# EXERCISE BRIEF
Can you pull out each line of the data below that includes the word "with"?

# RECORDS TO USE
- - - -

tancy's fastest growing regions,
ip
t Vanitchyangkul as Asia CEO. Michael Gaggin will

- - - -

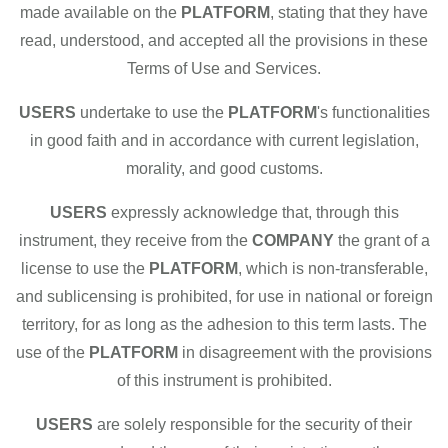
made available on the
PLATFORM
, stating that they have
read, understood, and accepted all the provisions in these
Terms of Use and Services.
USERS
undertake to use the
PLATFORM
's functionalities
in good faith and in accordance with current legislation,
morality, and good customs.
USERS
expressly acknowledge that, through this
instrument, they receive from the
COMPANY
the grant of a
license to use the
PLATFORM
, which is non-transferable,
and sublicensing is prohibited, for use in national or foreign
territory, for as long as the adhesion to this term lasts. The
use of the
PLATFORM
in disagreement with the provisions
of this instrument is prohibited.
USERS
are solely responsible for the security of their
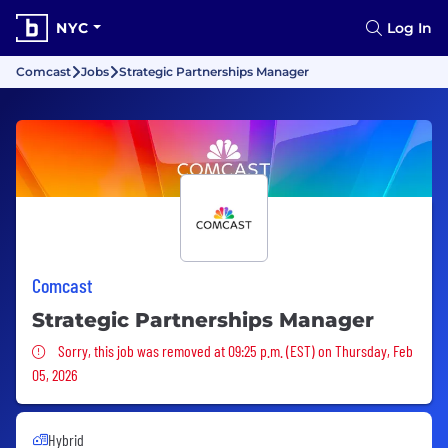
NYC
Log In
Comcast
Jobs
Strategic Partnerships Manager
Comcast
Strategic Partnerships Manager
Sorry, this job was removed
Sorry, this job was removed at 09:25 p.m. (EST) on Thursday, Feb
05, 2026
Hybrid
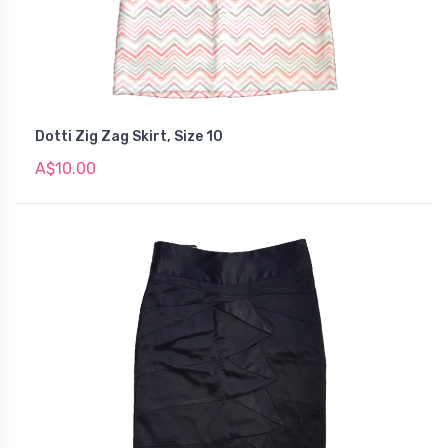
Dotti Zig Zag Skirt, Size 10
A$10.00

- - - -

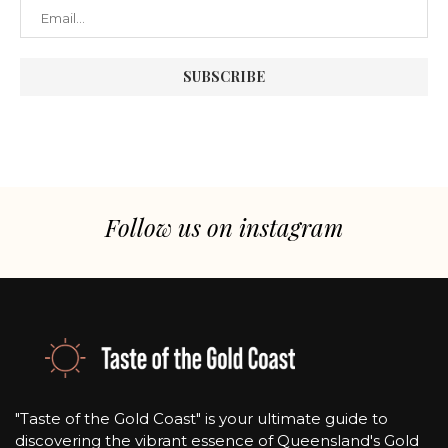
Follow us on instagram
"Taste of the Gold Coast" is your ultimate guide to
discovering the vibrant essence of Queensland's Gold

- - - -

# ANSWER SPACE
in good faith and in accordance with current legislation,
in disagreement with the provisions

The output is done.